» **Available data**:
>>>

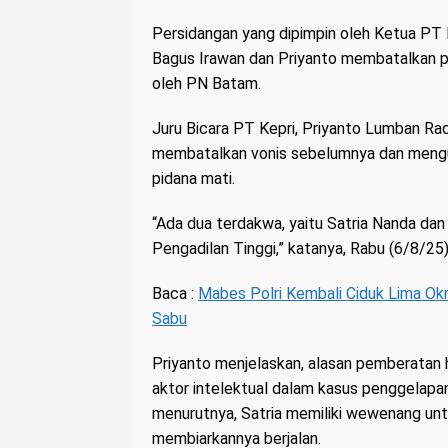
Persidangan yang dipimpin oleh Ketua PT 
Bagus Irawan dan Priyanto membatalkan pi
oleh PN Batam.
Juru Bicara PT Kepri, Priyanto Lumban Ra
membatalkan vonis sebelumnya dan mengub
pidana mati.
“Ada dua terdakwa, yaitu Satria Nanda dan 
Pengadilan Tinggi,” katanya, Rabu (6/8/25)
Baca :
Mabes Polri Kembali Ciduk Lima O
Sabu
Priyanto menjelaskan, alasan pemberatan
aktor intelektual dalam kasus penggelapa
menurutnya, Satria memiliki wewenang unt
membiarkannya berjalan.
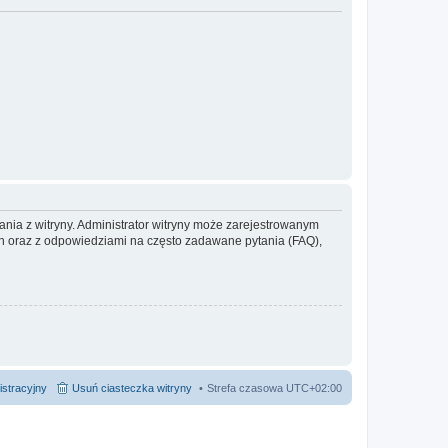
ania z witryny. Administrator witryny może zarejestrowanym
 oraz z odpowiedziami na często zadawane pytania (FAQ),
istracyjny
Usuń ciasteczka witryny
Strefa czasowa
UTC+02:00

<<<

Within the data above, filter for lines containing the word "membatalkan" and copy each one.

Bagus Irawan dan Priyanto membatalkan pi
membatalkan vonis sebelumnya dan mengub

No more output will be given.